Benefits of Country Living
According to an article, “5 Surprising Benefits of Country Living According to Science” written for the National Association of REALTORS by Kimberly D Neumann, those who commit to life in the country will reap scientifically proven benefits.
Benefit No. 1: More 'vitamin G'
"Vitamin G" stands for greenery—trees and plants. Not merely pretty, they also come with serious benefits. Scientific studies have shown that when humans are deprived of greenery, they can suffer in a variety of significant ways.
For instance, a University of Michigan study found that when humans spend even a few minutes on a crowded city street, their brain is less able to retain information or control impulses. Another study found that residents of apartments with views of concrete/asphalt reported higher levels of aggression and violence than did their counterparts living in identical buildings with tree views.
There's also air quality: People living around more trees and grass generally experience lower levels of air pollution, which has been linked to conditions associated with asthma and heart disease.
Benefit No. 2: Fewer psychological problems
Feel like the city is making you crazy? It actually might be. According to the journal Schizophrenia Bulletin, at least 10 studies have shown that people in urban areas are more likely to develop psychiatric disorders such as schizophrenia.
Additional studies have shown that rural residents (those living in relatively green regions) are less likely to have anxiety disorders.
The same study found that green environments can also relieve sadness and depression. That's definitely something to smile about.
Benefit No. 3: You're less likely to get mugged
According to the Bureau of Justice Statistics' annual National Crime Victimization survey, violent crime rates in rural areas are nearly 1/3 lower than those in urban centers. In 2012, the rate of violent victimizations reported in metropolitan areas was 3.2%, as opposed to 2.1% in rural areas. Rape, murder, and property crime rates per capita are also substantially lower in rural areas.

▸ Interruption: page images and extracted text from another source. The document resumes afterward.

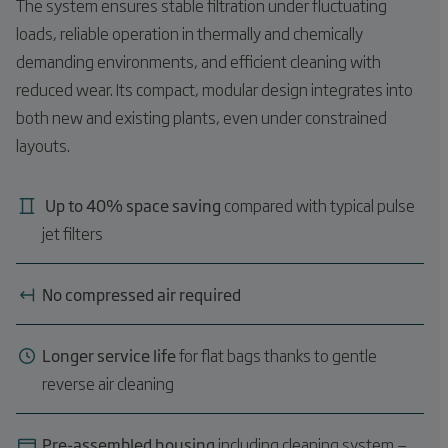
The system ensures stable filtration under fluctuating
loads, reliable operation in thermally and chemically
demanding environments, and efficient cleaning with
reduced wear. Its compact, modular design integrates into
both new and existing plants, even under constrained
layouts.
Up to 40% space saving
compared with typical pulse
jet filters
No compressed air required
Longer service life
for flat bags thanks to gentle
reverse air cleaning
Pre-assembled housing
including cleaning system —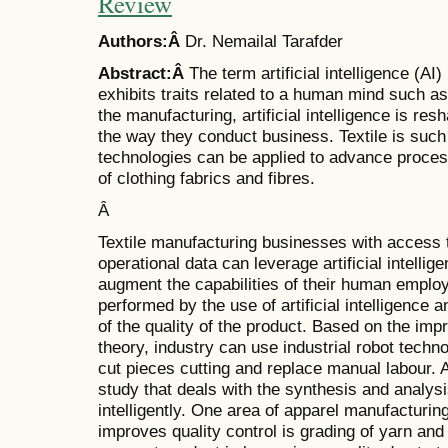
Review
Authors:Â
Dr. Nemailal Tarafder
Abstract:Â
The term artificial intelligence (AI
exhibits traits related to a human mind such a
the manufacturing, artificial intelligence is re
the way they conduct business. Textile is such
technologies can be applied to advance proces
of clothing fabrics and fibres.
Â
Textile manufacturing businesses with access t
operational data can leverage artificial intelli
augment the capabilities of their human emplo
performed by the use of artificial intelligence
of the quality of the product. Based on the im
theory, industry can use industrial robot techno
cut pieces cutting and replace manual labour. Arti
study that deals with the synthesis and analysi
intelligently. One area of apparel manufacturing 
improves quality control is grading of yarn and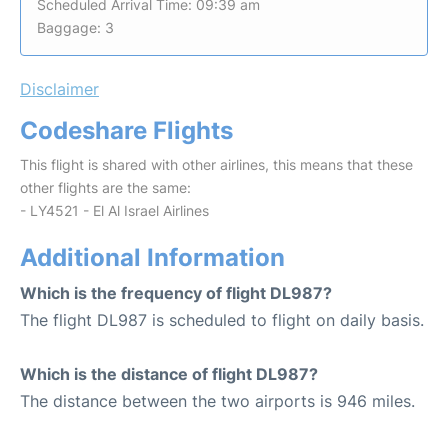
Scheduled Arrival Time: 09:39 am
Baggage: 3
Disclaimer
Codeshare Flights
This flight is shared with other airlines, this means that these
other flights are the same:
- LY4521 - El Al Israel Airlines
Additional Information
Which is the frequency of flight DL987?
The flight DL987 is scheduled to flight on daily basis.
Which is the distance of flight DL987?
The distance between the two airports is 946 miles.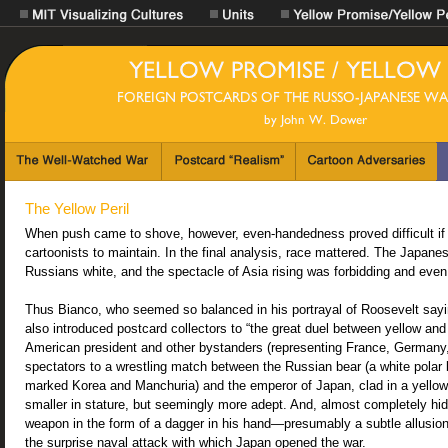
The Yellow Peril
When push came to shove, however, even-handedness proved difficult if n
cartoonists to maintain. In the final analysis, race mattered. The Japane
Russians white, and the spectacle of Asia rising was forbidding and even t
Thus Bianco, who seemed so balanced in his portrayal of Roosevelt sayi
also introduced postcard collectors to “the great duel between yellow and w
American president and other bystanders (representing France, Germany
spectators to a wrestling match between the Russian bear (a white polar 
marked Korea and Manchuria) and the emperor of Japan, clad in a yello
smaller in stature, but seemingly more adept. And, almost completely hi
weapon in the form of a dagger in his hand—presumably a subtle allusion 
the surprise naval attack with which Japan opened the war.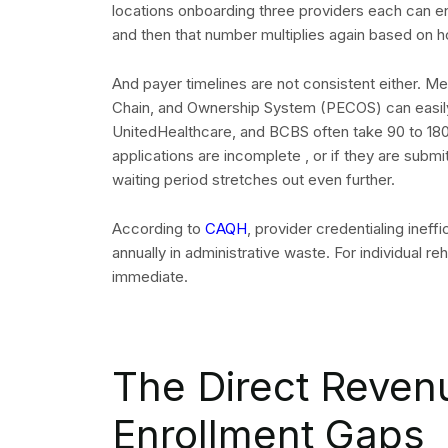
locations onboarding three providers each can en
and then that number multiplies again based on
And payer timelines are not consistent either. Me
Chain, and Ownership System (PECOS) can easily
UnitedHealthcare, and BCBS often take 90 to 180 
applications are incomplete , or if they are submi
waiting period stretches out even further.
According to
CAQH
, provider credentialing ineff
annually in administrative waste. For individual r
immediate.
The Direct Reven
Enrollment Gaps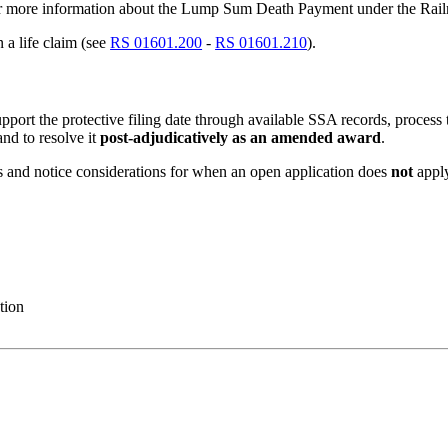
r more information about the Lump Sum Death Payment under the Rail
 a life claim (see
RS 01601.200
-
RS 01601.210
).
pport the protective filing date through available SSA records, process 
and to resolve it
post-adjudicatively as an amended award
.
 and notice considerations for when an open application does
not
appl
tion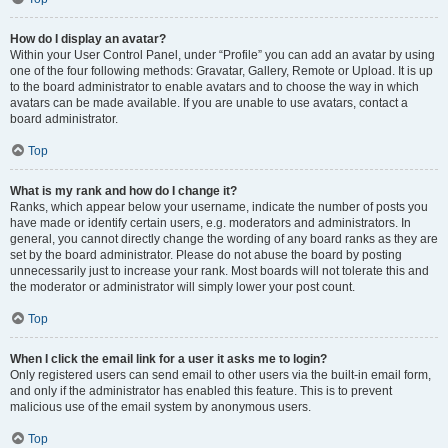
How do I display an avatar?
Within your User Control Panel, under “Profile” you can add an avatar by using
one of the four following methods: Gravatar, Gallery, Remote or Upload. It is up
to the board administrator to enable avatars and to choose the way in which
avatars can be made available. If you are unable to use avatars, contact a
board administrator.
Top
What is my rank and how do I change it?
Ranks, which appear below your username, indicate the number of posts you
have made or identify certain users, e.g. moderators and administrators. In
general, you cannot directly change the wording of any board ranks as they are
set by the board administrator. Please do not abuse the board by posting
unnecessarily just to increase your rank. Most boards will not tolerate this and
the moderator or administrator will simply lower your post count.
Top
When I click the email link for a user it asks me to login?
Only registered users can send email to other users via the built-in email form,
and only if the administrator has enabled this feature. This is to prevent
malicious use of the email system by anonymous users.
Top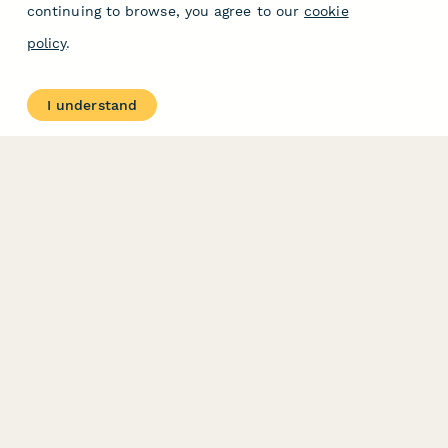
continuing to browse, you agree to our
cookie
policy
.
I understand
PRODUCT
RESOURCES
Features
Help Center
Pricing
Case Studies
Integrations
Blog
Papersign
API
Paperform Agency+
Status Page
Question Types
Trust & Security Center
Form Types & Solutions
Your Privacy Choices
Form Templates
GDPR
Free PDF Templates
Google Forms Guide
Free Tools
Dubble － Create free
step-by-step guides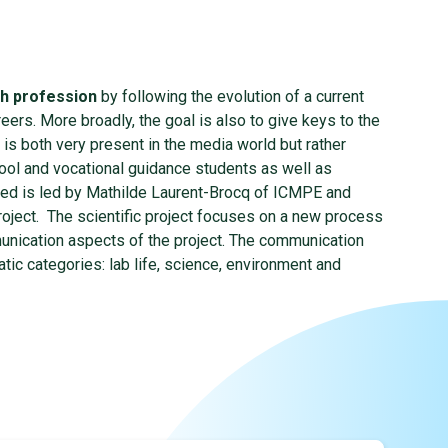
ch profession
by following the evolution of a current
ers. More broadly, the goal is also to give keys to the
 is both very present in the media world but rather
hool and vocational guidance students as well as
ted is led by Mathilde Laurent-Brocq of ICMPE and
project. The scientific project focuses on a new process
unication aspects of the project. The communication
c categories: lab life, science, environment and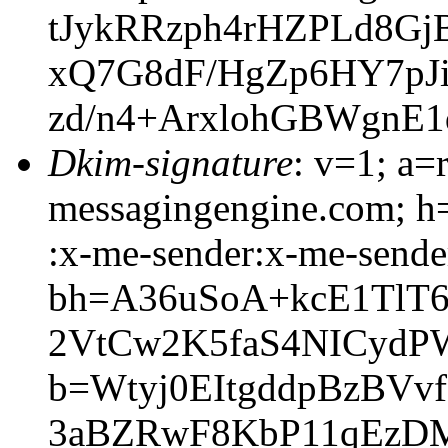
tJykRRzph4rHZPLd8G
xQ7G8dF/HgZp6HY7pJi
zd/n4+ArxlohGBWgnE
Dkim-signature
: v=1; a=
messagingengine.com; h=
:x-me-sender:x-me-sender
bh=A36uSoA+kcE1TlT
2VtCw2K5faS4NICydP
b=Wtyj0EItgddpBzBV
3aBZRwF8KbP11qEzDM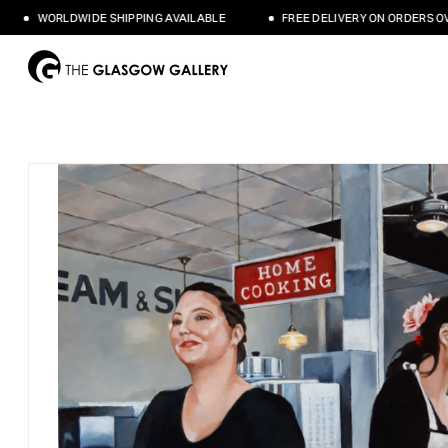
WORLDWIDE SHIPPING AVAILABLE
FREE DELIVERY ON ORDERS OVER £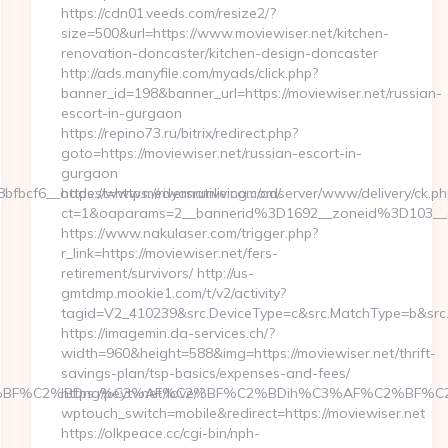
https://cdn01.veeds.com/resize2/?
size=500&url=https://www.moviewiser.net/kitchen-
renovation-doncaster/kitchen-design-doncaster
http://ads.manyfile.com/myads/click.php?
banner_id=198&banner_url=https://moviewiser.net/russian-
escort-in-gurgaon
https://repino73.ru/bitrix/redirect.php?
goto=https://moviewiser.net/russian-escort-in-
gurgaon
cf6__oadest=https://riversrunliving.com/
https://www.medyanative.com/adserver/www/delivery/ck.ph
ct=1&oaparams=2__bannerid%3D1692__zoneid%3D103__
https://www.nakulaser.com/trigger.php?
r_link=https://moviewiser.net/fers-
retirement/survivors/ http://us-
gmtdmp.mookie1.com/t/v2/activity?
tagid=V2_410239&src.DeviceType=c&src.MatchType=b&src.
https://imagemin.da-services.ch/?
width=960&height=588&img=https://moviewiser.net/thrift-
savings-plan/tsp-basics/expenses-and-fees/
BF%C2%BDng%C3%AF%C2%BF%C2%BDih%C3%AF%C2%BF%C2%BDcL
https://peytv.net/love/?
wptouch_switch=mobile&redirect=https://moviewiser.net
https://olkpeace.cc/cgi-bin/nph-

Benefit No. 4: You're more likely to own your home
Most people dream of owning, rather than renting, their own home some day, and it seems that possibility gets exponentially higher the farther into the country one is willing to venture.
Benefit No. 5: Lower cost of living
Many people cite a lower cost of living as a reason for making a rural move, and there's undisputed truth to this argument. While your basic food shopping trip might clue you into this ($12 for a box of Cheerios in Brooklyn?!), studies support it, too. For instance, research in the International Regional Science Review found that in Pennsylvania the average urban resident pays 6% more for all six major categories of goods—groceries, housing, utilities, transportation, health care, and miscellaneous goods and services—with the greatest difference (13%) occurring for housing costs.